<<<<

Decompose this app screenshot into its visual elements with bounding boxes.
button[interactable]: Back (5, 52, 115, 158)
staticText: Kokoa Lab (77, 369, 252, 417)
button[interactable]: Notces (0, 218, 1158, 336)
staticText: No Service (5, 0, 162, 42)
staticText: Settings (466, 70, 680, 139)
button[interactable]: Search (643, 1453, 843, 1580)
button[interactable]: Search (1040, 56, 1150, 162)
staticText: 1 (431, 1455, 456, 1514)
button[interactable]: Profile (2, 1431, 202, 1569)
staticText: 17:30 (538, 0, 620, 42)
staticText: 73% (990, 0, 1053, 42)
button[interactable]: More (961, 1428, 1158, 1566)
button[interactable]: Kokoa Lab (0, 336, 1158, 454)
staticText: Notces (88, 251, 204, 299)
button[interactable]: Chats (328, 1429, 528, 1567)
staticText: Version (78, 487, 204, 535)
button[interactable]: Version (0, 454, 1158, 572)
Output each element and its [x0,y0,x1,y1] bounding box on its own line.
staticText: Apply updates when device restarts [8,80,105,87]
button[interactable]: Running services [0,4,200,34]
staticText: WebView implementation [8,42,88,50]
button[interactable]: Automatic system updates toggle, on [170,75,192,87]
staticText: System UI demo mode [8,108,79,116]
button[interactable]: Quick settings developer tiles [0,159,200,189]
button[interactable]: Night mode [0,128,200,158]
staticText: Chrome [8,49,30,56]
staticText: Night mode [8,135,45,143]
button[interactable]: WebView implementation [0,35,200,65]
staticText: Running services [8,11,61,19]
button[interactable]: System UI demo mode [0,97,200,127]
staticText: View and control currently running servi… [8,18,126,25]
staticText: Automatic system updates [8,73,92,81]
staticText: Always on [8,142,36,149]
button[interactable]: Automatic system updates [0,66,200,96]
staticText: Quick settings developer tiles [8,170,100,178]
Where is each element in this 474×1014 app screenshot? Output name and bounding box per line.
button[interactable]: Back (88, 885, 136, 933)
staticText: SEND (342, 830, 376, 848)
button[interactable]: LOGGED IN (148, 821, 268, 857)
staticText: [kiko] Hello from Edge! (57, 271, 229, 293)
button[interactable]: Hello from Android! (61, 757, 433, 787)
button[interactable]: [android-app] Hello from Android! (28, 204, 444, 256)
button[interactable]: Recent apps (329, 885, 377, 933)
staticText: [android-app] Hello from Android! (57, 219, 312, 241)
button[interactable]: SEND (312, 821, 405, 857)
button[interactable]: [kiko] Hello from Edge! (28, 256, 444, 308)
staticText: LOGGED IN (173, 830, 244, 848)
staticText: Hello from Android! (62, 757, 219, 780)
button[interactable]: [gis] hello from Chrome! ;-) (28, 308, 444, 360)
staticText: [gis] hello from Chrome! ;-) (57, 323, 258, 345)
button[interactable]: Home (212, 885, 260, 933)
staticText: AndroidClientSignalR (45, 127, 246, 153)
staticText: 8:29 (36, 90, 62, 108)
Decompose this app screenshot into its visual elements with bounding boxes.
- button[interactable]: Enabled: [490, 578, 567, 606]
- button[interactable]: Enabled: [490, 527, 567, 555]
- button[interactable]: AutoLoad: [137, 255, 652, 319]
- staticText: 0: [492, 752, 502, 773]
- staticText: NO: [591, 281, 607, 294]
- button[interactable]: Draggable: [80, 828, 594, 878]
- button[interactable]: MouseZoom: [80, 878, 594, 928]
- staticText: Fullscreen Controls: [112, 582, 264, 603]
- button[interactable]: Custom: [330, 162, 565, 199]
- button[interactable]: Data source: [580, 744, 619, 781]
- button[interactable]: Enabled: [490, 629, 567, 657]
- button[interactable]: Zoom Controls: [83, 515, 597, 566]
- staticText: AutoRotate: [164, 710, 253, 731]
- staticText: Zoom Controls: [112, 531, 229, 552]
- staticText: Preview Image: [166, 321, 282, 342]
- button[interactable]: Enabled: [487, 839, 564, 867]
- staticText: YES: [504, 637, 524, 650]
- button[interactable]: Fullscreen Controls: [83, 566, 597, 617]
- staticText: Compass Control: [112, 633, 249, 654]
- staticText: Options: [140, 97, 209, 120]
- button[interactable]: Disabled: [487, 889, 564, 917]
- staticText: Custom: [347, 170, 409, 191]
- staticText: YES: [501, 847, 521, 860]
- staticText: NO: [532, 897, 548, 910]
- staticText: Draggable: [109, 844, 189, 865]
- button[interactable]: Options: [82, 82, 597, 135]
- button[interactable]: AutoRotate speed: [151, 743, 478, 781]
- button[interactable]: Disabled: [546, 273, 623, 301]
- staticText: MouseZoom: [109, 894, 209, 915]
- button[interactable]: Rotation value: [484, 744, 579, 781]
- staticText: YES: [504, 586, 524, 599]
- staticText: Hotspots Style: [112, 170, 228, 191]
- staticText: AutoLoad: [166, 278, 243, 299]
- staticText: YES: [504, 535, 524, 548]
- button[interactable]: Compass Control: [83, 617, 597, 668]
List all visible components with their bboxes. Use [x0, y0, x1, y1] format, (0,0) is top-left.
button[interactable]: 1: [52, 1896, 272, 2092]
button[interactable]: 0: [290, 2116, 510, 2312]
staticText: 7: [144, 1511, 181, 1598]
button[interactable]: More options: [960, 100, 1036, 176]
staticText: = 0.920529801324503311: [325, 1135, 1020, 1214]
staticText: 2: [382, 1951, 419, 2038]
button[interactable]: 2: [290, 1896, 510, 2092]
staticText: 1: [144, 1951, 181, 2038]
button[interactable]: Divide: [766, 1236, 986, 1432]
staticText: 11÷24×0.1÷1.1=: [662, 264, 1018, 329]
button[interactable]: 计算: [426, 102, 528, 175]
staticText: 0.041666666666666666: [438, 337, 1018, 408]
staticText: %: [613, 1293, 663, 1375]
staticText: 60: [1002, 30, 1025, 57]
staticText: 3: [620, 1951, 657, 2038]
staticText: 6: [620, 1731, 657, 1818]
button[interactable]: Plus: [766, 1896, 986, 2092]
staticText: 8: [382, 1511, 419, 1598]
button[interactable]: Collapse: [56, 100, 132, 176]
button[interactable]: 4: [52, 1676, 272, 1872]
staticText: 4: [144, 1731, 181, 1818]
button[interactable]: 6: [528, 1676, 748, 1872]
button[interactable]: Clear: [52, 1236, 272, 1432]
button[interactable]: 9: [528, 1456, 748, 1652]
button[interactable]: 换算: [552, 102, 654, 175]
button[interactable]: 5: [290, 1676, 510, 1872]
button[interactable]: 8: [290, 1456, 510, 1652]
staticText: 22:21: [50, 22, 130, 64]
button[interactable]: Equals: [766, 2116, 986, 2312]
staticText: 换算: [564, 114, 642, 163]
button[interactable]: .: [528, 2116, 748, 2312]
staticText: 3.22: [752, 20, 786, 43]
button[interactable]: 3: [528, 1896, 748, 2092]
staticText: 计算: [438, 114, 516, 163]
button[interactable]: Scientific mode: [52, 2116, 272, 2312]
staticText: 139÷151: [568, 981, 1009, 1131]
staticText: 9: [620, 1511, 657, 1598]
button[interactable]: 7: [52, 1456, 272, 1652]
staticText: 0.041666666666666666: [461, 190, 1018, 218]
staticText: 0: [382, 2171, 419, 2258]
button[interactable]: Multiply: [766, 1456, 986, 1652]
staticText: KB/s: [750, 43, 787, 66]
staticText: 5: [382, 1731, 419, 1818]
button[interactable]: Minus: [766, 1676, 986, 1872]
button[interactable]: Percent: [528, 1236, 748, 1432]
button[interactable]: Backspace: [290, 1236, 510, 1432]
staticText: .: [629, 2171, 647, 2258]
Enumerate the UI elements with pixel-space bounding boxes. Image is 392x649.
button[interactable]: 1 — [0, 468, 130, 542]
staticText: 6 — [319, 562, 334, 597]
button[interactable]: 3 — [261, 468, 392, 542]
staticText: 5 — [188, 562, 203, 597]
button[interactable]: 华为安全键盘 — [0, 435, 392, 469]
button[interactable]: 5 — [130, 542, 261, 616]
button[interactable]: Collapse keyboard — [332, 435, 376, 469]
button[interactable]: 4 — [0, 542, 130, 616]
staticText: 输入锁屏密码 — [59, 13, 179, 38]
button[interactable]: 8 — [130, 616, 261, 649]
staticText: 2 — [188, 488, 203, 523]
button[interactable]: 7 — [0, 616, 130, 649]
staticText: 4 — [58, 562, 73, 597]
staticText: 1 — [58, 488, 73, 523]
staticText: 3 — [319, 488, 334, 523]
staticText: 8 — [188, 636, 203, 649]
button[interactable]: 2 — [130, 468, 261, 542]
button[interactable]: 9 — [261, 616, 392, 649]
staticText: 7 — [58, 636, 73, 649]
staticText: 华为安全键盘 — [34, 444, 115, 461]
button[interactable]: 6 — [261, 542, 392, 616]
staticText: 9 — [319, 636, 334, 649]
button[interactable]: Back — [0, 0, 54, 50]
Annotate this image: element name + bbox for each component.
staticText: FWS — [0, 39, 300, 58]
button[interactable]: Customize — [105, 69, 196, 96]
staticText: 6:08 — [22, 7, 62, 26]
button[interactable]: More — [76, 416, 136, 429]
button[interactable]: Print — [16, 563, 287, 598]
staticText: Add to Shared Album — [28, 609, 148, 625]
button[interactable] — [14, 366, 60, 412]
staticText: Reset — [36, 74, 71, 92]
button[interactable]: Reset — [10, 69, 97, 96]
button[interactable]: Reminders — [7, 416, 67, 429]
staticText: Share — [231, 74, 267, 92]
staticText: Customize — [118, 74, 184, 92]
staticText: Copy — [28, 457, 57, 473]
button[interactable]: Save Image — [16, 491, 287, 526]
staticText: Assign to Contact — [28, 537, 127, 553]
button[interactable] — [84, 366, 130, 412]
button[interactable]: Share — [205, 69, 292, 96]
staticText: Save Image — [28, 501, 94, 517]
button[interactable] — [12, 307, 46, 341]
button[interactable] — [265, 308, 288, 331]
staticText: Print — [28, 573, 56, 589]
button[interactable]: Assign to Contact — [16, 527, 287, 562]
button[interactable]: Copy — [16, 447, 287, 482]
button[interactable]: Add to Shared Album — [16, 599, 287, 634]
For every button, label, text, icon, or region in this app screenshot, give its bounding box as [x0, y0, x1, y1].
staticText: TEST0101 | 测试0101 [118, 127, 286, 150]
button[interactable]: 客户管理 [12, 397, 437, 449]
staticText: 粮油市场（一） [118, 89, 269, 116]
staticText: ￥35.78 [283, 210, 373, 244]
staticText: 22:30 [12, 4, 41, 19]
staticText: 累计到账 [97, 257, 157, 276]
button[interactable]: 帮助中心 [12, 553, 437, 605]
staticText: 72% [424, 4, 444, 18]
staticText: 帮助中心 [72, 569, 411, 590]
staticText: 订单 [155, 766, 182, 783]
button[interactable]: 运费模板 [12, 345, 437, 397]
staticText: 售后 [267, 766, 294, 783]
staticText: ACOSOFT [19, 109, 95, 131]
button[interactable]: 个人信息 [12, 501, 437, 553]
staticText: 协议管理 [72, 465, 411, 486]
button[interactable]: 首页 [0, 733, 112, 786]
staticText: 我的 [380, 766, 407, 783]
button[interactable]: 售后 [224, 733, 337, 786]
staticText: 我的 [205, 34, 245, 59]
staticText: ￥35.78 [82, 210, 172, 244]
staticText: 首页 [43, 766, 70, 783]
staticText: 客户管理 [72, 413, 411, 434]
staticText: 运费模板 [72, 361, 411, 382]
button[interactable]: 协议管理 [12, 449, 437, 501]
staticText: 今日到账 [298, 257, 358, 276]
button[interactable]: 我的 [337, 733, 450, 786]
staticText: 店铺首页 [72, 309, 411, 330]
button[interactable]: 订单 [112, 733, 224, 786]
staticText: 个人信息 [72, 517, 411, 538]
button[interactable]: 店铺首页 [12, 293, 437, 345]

>>>>

- _Your instructions_
Go through the lines of the material, counting those with the word "客户管理"; afterward give only the total.

- _Response_
2